[Task statement] Below are some records. Pull every line that contains the word "você".

BEGIN Available data

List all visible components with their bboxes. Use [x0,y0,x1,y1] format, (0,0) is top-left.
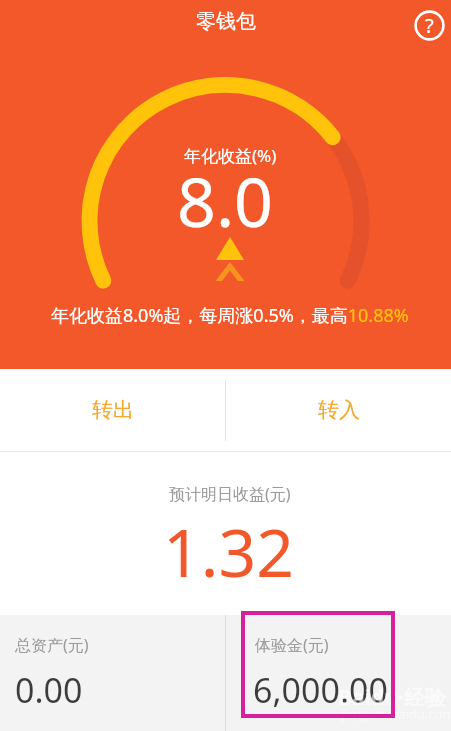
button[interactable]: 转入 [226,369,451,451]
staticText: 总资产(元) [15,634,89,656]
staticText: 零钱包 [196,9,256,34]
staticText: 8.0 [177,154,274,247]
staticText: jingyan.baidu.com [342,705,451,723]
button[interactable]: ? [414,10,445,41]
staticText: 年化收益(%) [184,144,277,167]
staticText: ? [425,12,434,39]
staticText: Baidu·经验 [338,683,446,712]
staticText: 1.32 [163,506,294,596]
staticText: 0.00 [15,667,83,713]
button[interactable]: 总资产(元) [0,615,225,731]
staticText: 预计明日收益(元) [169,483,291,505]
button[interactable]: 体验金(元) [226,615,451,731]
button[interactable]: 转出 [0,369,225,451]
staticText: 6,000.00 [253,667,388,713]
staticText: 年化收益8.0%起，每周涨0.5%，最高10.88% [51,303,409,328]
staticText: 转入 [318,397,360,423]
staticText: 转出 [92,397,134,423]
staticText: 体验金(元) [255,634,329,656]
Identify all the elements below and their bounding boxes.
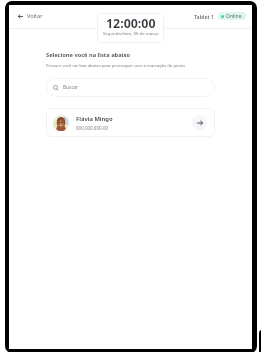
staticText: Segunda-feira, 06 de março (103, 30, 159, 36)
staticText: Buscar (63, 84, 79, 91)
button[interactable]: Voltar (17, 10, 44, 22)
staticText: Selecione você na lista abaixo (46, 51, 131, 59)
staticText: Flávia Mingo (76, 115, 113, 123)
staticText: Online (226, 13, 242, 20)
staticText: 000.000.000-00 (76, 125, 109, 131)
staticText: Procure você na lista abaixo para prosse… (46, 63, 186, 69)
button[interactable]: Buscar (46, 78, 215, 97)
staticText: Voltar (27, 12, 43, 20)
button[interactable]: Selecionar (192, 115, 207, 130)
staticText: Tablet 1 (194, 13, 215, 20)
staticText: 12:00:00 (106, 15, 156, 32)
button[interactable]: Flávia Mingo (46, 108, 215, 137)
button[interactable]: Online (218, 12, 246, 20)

END Available data
BEGIN Available data

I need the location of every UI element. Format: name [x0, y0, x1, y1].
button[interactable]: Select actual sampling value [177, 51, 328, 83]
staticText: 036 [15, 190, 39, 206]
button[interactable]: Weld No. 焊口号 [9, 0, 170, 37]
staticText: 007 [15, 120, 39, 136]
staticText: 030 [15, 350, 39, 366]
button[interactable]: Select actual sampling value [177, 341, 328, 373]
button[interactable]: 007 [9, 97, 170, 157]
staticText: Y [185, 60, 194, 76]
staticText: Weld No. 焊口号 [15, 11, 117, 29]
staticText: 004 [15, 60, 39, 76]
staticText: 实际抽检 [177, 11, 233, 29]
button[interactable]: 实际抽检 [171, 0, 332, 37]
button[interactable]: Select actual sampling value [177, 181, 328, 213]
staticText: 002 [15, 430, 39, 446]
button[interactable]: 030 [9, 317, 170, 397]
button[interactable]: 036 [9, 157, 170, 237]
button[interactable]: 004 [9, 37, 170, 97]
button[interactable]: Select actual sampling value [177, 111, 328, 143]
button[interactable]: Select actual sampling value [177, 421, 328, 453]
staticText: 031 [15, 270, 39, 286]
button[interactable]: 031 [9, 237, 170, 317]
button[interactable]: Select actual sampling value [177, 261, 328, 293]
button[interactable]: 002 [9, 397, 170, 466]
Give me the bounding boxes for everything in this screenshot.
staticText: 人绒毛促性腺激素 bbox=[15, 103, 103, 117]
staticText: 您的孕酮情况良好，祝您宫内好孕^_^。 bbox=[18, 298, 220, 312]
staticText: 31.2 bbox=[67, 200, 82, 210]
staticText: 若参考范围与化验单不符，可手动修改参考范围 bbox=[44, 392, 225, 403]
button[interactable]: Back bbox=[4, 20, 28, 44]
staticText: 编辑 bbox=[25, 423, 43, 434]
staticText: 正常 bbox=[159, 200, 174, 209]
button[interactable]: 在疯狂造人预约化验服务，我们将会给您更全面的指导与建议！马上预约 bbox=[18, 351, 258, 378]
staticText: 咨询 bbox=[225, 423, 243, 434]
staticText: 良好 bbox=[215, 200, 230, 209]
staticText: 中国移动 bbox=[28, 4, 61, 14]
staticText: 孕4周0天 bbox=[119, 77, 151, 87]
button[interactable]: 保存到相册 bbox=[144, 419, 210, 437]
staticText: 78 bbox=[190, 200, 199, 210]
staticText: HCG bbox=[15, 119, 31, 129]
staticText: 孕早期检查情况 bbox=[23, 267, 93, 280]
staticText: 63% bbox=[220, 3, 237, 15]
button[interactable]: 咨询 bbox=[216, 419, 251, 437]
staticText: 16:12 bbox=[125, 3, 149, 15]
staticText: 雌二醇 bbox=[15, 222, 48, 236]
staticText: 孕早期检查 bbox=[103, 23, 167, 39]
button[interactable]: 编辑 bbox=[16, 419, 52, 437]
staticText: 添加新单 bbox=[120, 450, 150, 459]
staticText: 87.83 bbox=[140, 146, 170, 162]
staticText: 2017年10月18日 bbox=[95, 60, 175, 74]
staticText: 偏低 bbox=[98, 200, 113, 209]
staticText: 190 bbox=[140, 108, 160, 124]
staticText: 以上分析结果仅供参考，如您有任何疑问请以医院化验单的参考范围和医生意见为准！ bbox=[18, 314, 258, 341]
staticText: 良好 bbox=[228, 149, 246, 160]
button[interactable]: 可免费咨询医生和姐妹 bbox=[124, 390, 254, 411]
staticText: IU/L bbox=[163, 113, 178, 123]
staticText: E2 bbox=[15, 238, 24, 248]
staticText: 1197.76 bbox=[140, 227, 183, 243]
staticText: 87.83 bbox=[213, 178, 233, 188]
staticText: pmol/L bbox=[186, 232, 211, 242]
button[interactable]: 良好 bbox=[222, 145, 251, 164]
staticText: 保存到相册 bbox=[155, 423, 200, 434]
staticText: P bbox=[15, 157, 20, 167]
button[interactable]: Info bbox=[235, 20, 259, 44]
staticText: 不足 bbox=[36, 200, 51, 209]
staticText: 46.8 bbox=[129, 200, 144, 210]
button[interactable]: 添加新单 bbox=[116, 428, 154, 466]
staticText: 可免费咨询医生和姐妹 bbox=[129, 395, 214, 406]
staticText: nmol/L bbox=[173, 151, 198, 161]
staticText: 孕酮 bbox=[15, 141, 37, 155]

END Available data

[Response box]
staticText: Selecione você na lista abaixo (46, 51, 131, 59)
staticText: Procure você na lista abaixo para prosse… (46, 63, 186, 69)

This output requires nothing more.